LifeLock Settles with FTC for $12 Million

Company settles case that alleged ID theft, data security claims were false

View Comments (
)
|
Email
|
Print

    NEWSLETTERS

    A security company once known for its brash ads and confident claims, is now paying $12-million to settle charges that its identity theft and data security claims were false.

    "[Lifelock] will have to pay every single dollar it has on hand,” said Federal Trade Commission Chairman Jon Leibowitz at a Tuesday news conference in Chicago.

    Madigan: LifeLock CEO Once a Victim of ID Theft

    [CHI] Madigan: LifeLock CEO Once a Victim of ID Theft
    Atty. Gen. Lisa Madigan and FTC Chairman Jon Leibowitz announce a settlement with LifeLock Inc. that resolves a 35-state investigation led by Illinois into the company?s misleading advertising. (Published Wednesday, Mar 10, 2010)

    The settlement closes complaints brought by the FTC and 35 state Attorneys General including Illinois’ Lisa Madigan.

    "There are a whole series of situations that you cannot buy a service to protect you from that crime…that’s what we are trying to let people know,” she said.

    Money from the settlement will be used to offer refunds to the more than one million people who signed up for LifeLock’s $10-a-month identity protection program.  Up-to-date information about what the FTC is calling its "redress program" can be found on its website and www.ftc.gov/lifelock. Customers do not have to contact the FTC to be eligible for refunds.

    According to the FTC complaint, LifeLock claimed that it could protect users from identity theft. However, the minimal protections the company offered could not users from the misuse of their existing bank accounts and credit card accounts, which are the most common types of identity theft.

    "The protection that LifeLock provided left such a huge hole in it, you could drive that truck right through it," said Leibowitz, recalling the company’s famous commercial that showed a billboard truck driving through the streets of Chicago with LifeLock CEO Todd Davis’ social security number on it.

    LifeLock on Tuesday issued its own statement which ignored the monetary settlement.
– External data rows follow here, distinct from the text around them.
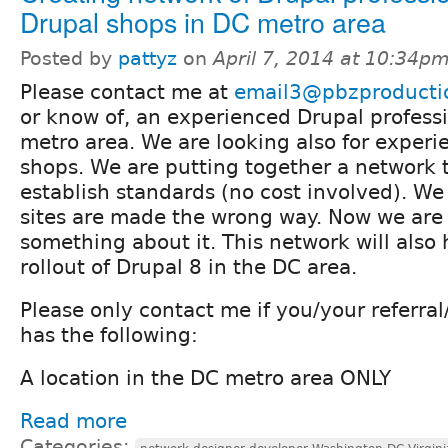
Drupal shops in DC metro area
Posted by
pattyz
on
April 7, 2014 at 10:34p
Please contact me at
email3@pbzproducti
or know of, an experienced Drupal professi
metro area. We are looking also for exper
shops. We are putting together a network 
establish standards (no cost involved). 
sites are made the wrong way. Now we are
something about it. This network will also
rollout of Drupal 8 in the DC area.
Please only contact me if you/your referra
has the following:
A location in the DC metro area ONLY
Read more
Categories: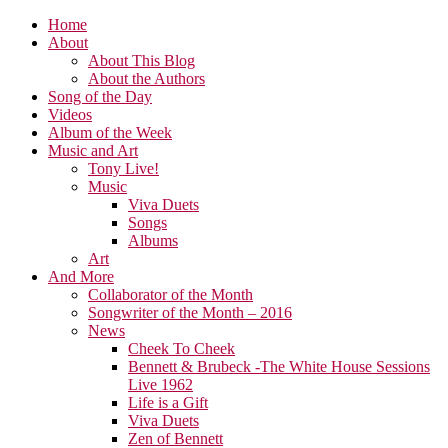
Home
About
About This Blog
About the Authors
Song of the Day
Videos
Album of the Week
Music and Art
Tony Live!
Music
Viva Duets
Songs
Albums
Art
And More
Collaborator of the Month
Songwriter of the Month – 2016
News
Cheek To Cheek
Bennett & Brubeck -The White House Sessions
Live 1962
Life is a Gift
Viva Duets
Zen of Bennett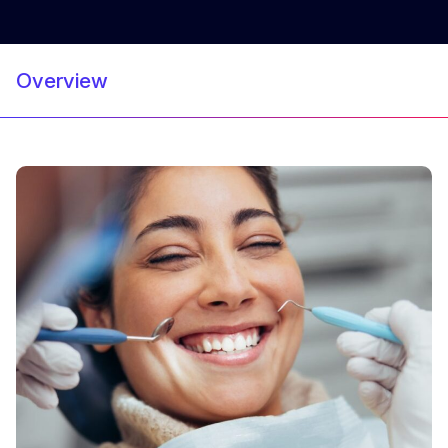
Overview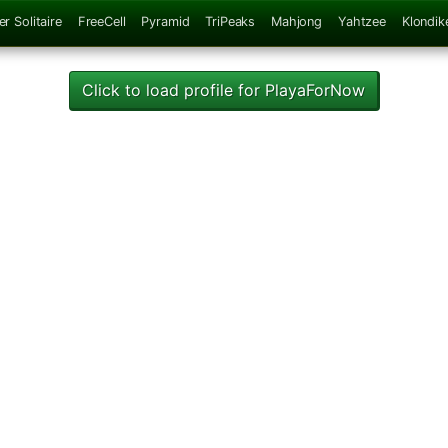
er Solitaire
FreeCell
Pyramid
TriPeaks
Mahjong
Yahtzee
Klondik
Click to load profile for PlayaForNow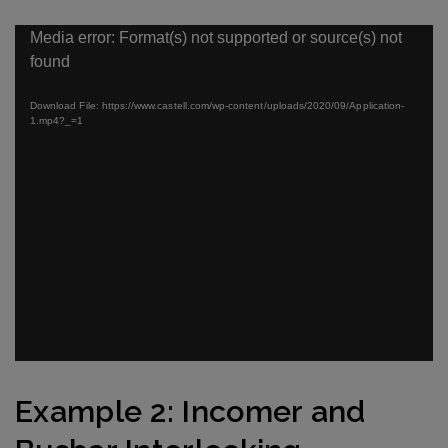
Video
Media error: Format(s) not supported or source(s) not
Player
found
Download File: https://www.castell.com/wp-content/uploads/2020/09/Application-
1.mp4?_=1
Example
2
: Incomer and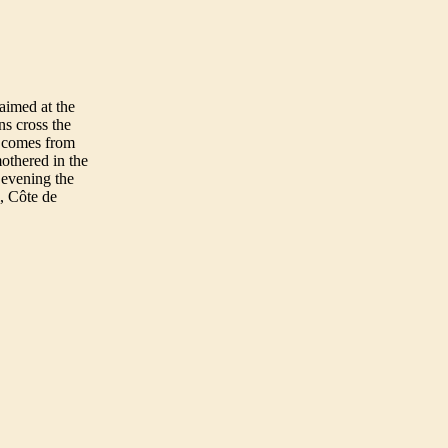
aimed at the
ns cross the
e comes from
mothered in the
evening the
, Côte de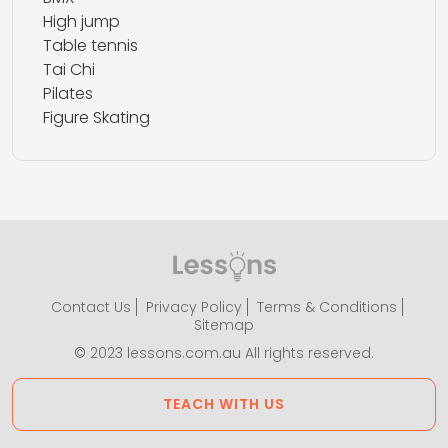
High jump
Table tennis
Tai Chi
Pilates
Figure Skating
Contact Us
Privacy Policy
Terms & Conditions
Sitemap
© 2023 lessons.com.au All rights reserved.
TEACH WITH US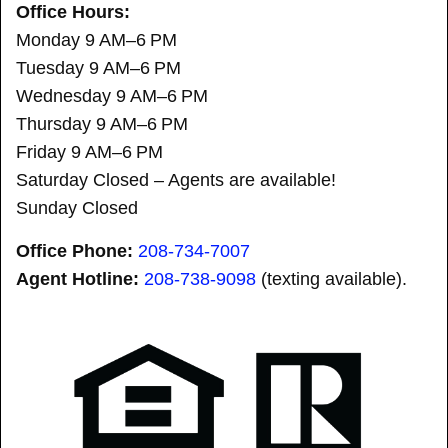
Office Hours:
Monday 9 AM–6 PM
Tuesday 9 AM–6 PM
Wednesday 9 AM–6 PM
Thursday 9 AM–6 PM
Friday 9 AM–6 PM
Saturday Closed – Agents are available!
Sunday Closed
Office Phone:
208-734-7007
Agent Hotline:
208-
738-9098
(texting available).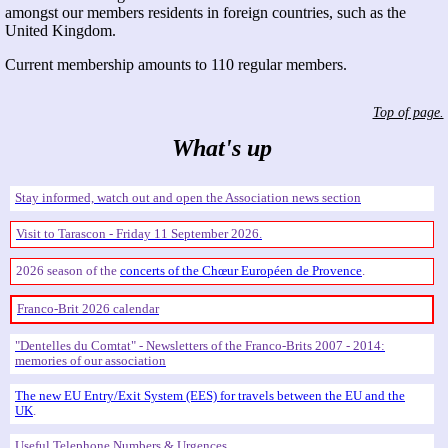
amongst our members residents in foreign countries, such as the
United Kingdom.
Current membership amounts to 110 regular members.
Top of page.
What's up
Stay informed, watch out and open the Association news section
Visit to Tarascon - Friday 11 September 2026.
2026 season of the
concerts of the Chœur Européen de Provence
.
Franco-Brit 2026 calendar
Dentelles du Comtat
- Newsletters of the Franco-Brits 2007 - 2014:
memories of our association
The new EU Entry/Exit System (EES) for travels between the EU and the
UK
.
Useful Telephone Numbers & Urgences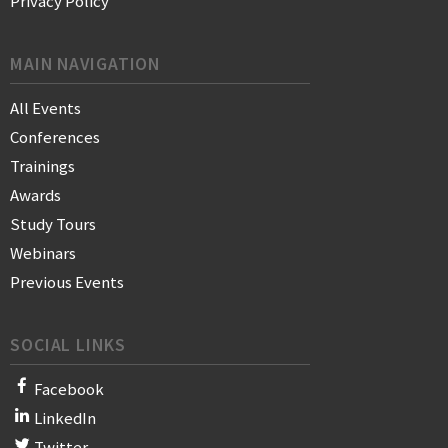
Privacy Policy
MAIN NAVIGATION
All Events
Conferences
Trainings
Awards
Study Tours
Webinars
Previous Events
SOCIAL LINKS
Facebook
LinkedIn
Twitter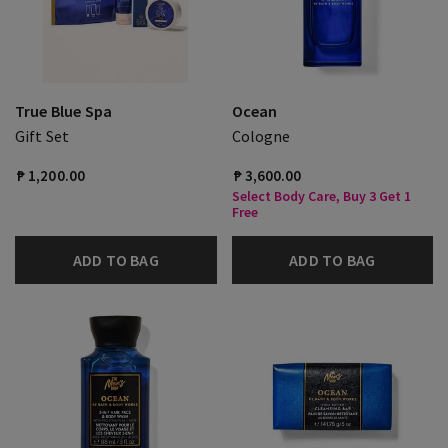
True Blue Spa
Ocean
Gift Set
Cologne
₱ 1,200.00
₱ 3,600.00
Select Body Care, Buy 3 Get 1
Free
ADD TO BAG
ADD TO BAG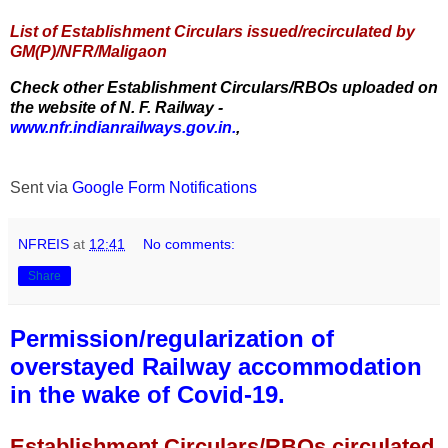
List of Establishment Circulars issued/recirculated by
GM(P)/NFR/Maligaon
Check other Establishment Circulars/RBOs uploaded on
the website of N. F. Railway -
www.nfr.indianrailways.gov.in.
,
Sent via
Google Form Notifications
NFREIS
at
12:41
No comments:
Share
Permission/regularization of
overstayed Railway accommodation
in the wake of Covid-19.
Establishment Circulars/RBOs circulated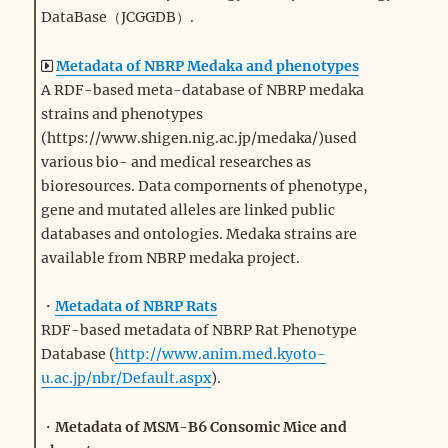
DataBase（JCGGDB）.
Metadata of NBRP Medaka and phenotypes
A RDF-based meta-database of NBRP medaka
strains and phenotypes
(https://www.shigen.nig.ac.jp/medaka/)used
various bio- and medical researches as
bioresources. Data compornents of phenotype,
gene and mutated alleles are linked public
databases and ontologies. Medaka strains are
available from NBRP medaka project.
・
Metadata of NBRP Rats
RDF-based metadata of NBRP Rat Phenotype
Database (
http://www.anim.med.kyoto-
u.ac.jp/nbr/Default.aspx
).
・
Metadata of MSM-B6 Consomic Mice and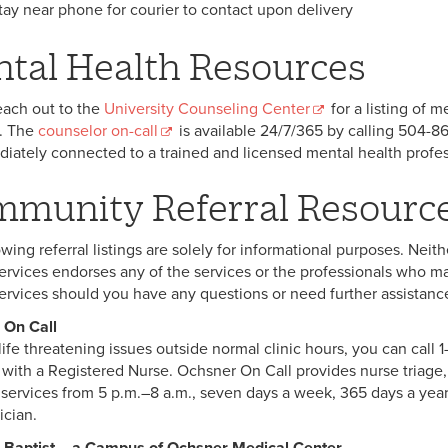
tay near phone for courier to contact upon delivery
tal Health Resources
each out to the
University Counseling Center
for a listing of 
. The
counselor on-call
is available 24/7/365 by calling 504-86
iately connected to a trained and licensed mental health profes
munity Referral Resourc
owing referral listings are solely for informational purposes. Nei
ervices endorses any of the services or the professionals who ma
ervices should you have any questions or need further assistance 
 On Call
ife threatening issues outside normal clinic hours, you can call 1
 with a Registered Nurse. Ochsner On Call provides nurse triage
 services from 5 p.m.–8 a.m., seven days a week, 365 days a yea
ician.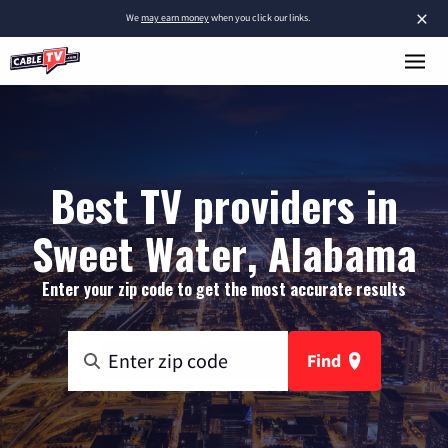
×
We
may earn money
when you click our links.
Best TV providers in
Sweet Water, Alabama
Enter your zip code to get the most accurate results
Find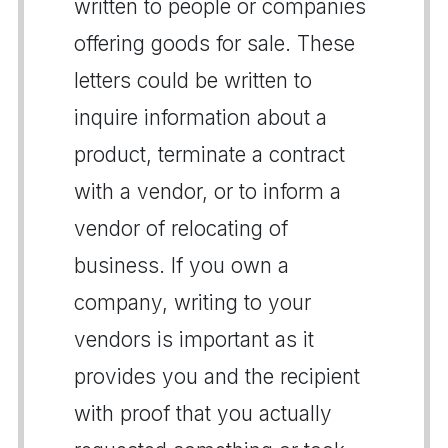
written to people or companies
offering goods for sale. These
letters could be written to
inquire information about a
product, terminate a contract
with a vendor, or to inform a
vendor of relocating of
business. If you own a
company, writing to your
vendors is important as it
provides you and the recipient
with proof that you actually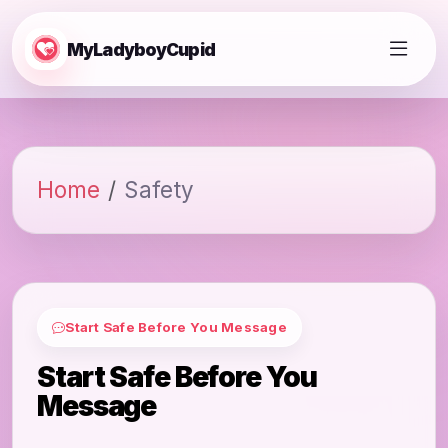
MyLadyboyCupid
Home
Safety
Start Safe Before You Message
Start Safe Before You
Message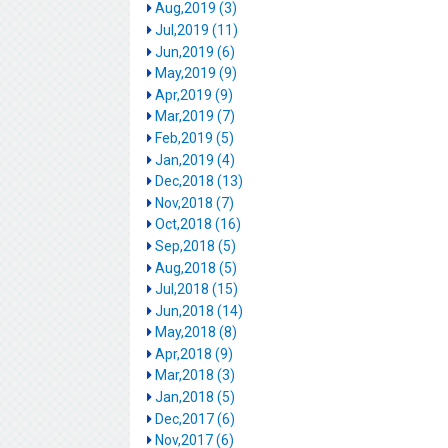
Aug,2019 (3)
Jul,2019 (11)
Jun,2019 (6)
May,2019 (9)
Apr,2019 (9)
Mar,2019 (7)
Feb,2019 (5)
Jan,2019 (4)
Dec,2018 (13)
Nov,2018 (7)
Oct,2018 (16)
Sep,2018 (5)
Aug,2018 (5)
Jul,2018 (15)
Jun,2018 (14)
May,2018 (8)
Apr,2018 (9)
Mar,2018 (3)
Jan,2018 (5)
Dec,2017 (6)
Nov,2017 (6)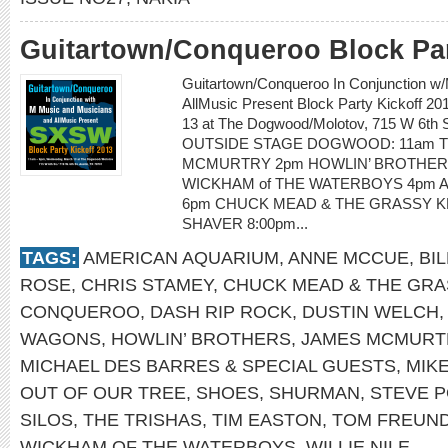
Guitartown/Conqueroo Block Par
Guitartown/Conqueroo In Conjunction w
AllMusic Present Block Party Kickoff 
13 at The Dogwood/Molotov, 715 W 6th St
OUTSIDE STAGE DOGWOOD: 11am T
MCMURTRY 2pm HOWLIN’ BROTHERS
WICKHAM of THE WATERBOYS 4pm 
6pm CHUCK MEAD & THE GRASSY KN
SHAVER 8:00pm...
TAGS:
AMERICAN AQUARIUM
,
ANNE MCCUE
,
BI
ROSE
,
CHRIS STAMEY
,
CHUCK MEAD & THE GRA
CONQUEROO
,
DASH RIP ROCK
,
DUSTIN WELCH
WAGONS
,
HOWLIN’ BROTHERS
,
JAMES MCMURT
MICHAEL DES BARRES & SPECIAL GUESTS
,
MIK
OUT OF OUR TREE
,
SHOES
,
SHURMAN
,
STEVE P
SILOS
,
THE TRISHAS
,
TIM EASTON
,
TOM FREUN
WICKHAM OF THE WATERBOYS
,
WILLIE NILE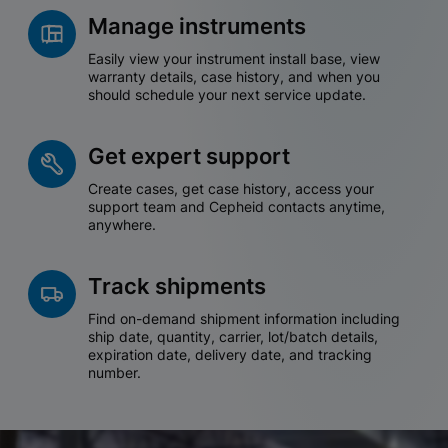
Manage instruments
Easily view your instrument install base, view
warranty details, case history, and when you
should schedule your next service update.
Get expert support
Create cases, get case history, access your
support team and Cepheid contacts anytime,
anywhere.
Track shipments
Find on-demand shipment information including
ship date, quantity, carrier, lot/batch details,
expiration date, delivery date, and tracking
number.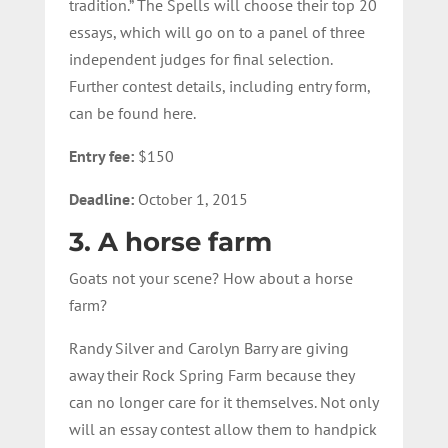
tradition.” The Spells will choose their top 20
essays, which will go on to a panel of three
independent judges for final selection.
Further contest details, including entry form,
can be found here.
Entry fee:
$150
Deadline:
October 1, 2015
3. A horse farm
Goats not your scene? How about a horse
farm?
Randy Silver and Carolyn Barry are giving
away their Rock Spring Farm because they
can no longer care for it themselves. Not only
will an essay contest allow them to handpick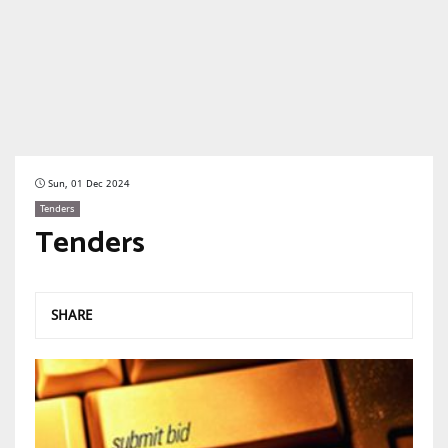
Sun, 01 Dec 2024
Tenders
Tenders
SHARE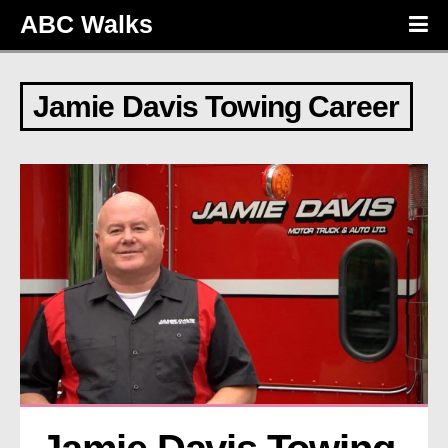
ABC Walks
Jamie Davis Towing Career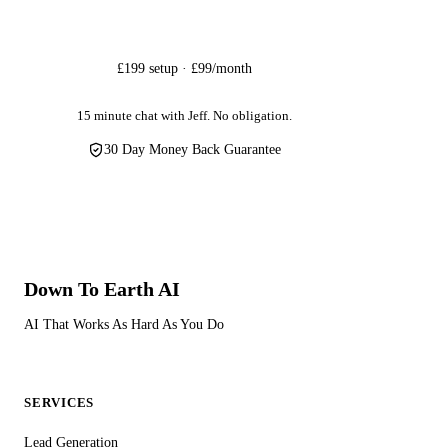
Get Started
£199 setup · £99/month
15 minute chat with Jeff. No obligation.
30 Day Money Back Guarantee
Down To Earth
AI
AI That Works As Hard As You Do
SERVICES
Lead Generation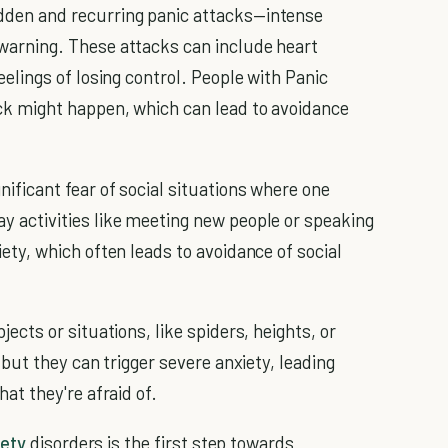
dden and recurring panic attacks—intense
 warning. These attacks can include heart
eelings of losing control. People with Panic
ck might happen, which can lead to avoidance
gnificant fear of social situations where one
y activities like meeting new people or speaking
iety, which often leads to avoidance of social
jects or situations, like spiders, heights, or
, but they can trigger severe anxiety, leading
hat they're afraid of.
iety
disorders is the first step towards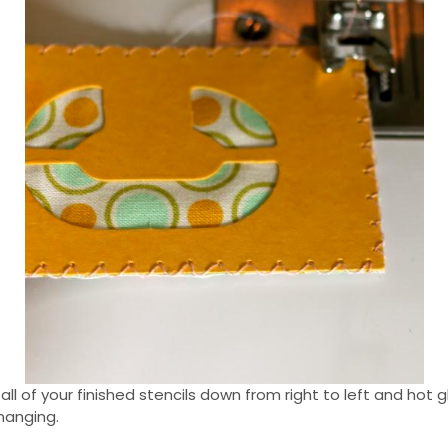
 all of your finished stencils down from right to left and hot
hanging.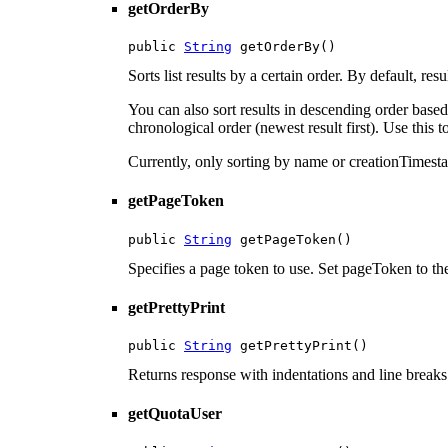
getOrderBy
public 
String
 getOrderBy()
Sorts list results by a certain order. By default, r
You can also sort results in descending order base
chronological order (newest result first). Use this t
Currently, only sorting by name or creationTimest
getPageToken
public 
String
 getPageToken()
Specifies a page token to use. Set pageToken to the
getPrettyPrint
public 
String
 getPrettyPrint()
Returns response with indentations and line breaks
getQuotaUser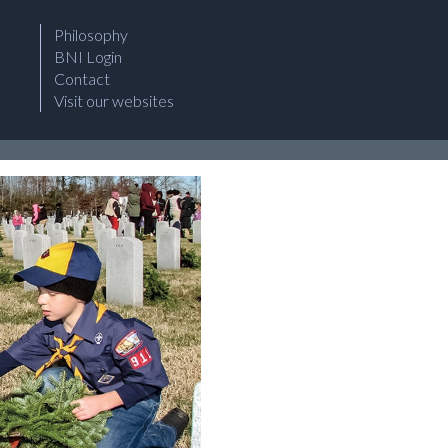
Philosophy
BNI Login
Contact
Visit our websites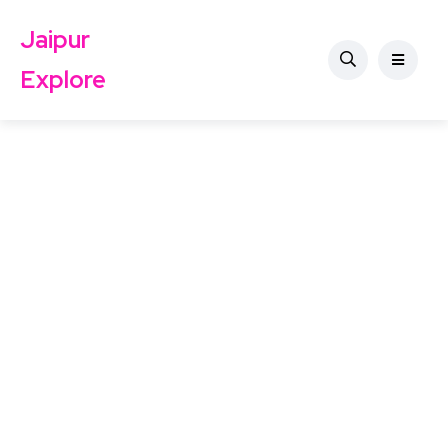
Jaipur
Explore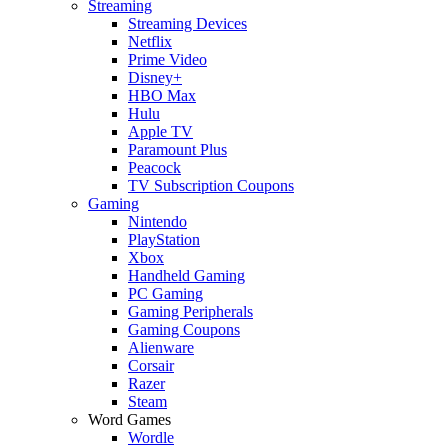
Streaming
Streaming Devices
Netflix
Prime Video
Disney+
HBO Max
Hulu
Apple TV
Paramount Plus
Peacock
TV Subscription Coupons
Gaming
Nintendo
PlayStation
Xbox
Handheld Gaming
PC Gaming
Gaming Peripherals
Gaming Coupons
Alienware
Corsair
Razer
Steam
Word Games
Wordle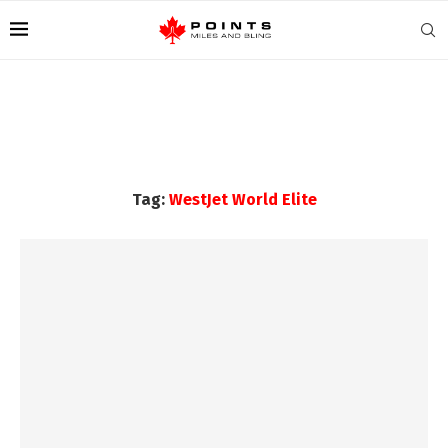
Tag:
WestJet World Elite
    "LifeLock is pleased with this agreement, which, for the very first time, works to set advertising guidelines for the entire industry. We welcome federal and state efforts to regulate our industry, because doing so helps to protect consumers from the risks of identity theft," said LifeLock Chairman and CEO Todd Davis.

    Lifelock will continue its business under what the FTC is calling a new business model.

    "From our perspective, as long as the company is honest and upfront with consumers, as long as it lets subscribers know what they are getting, as long as it has adequate security safeguards for customer information," Leibowitz says.  "We wish LifeLock well."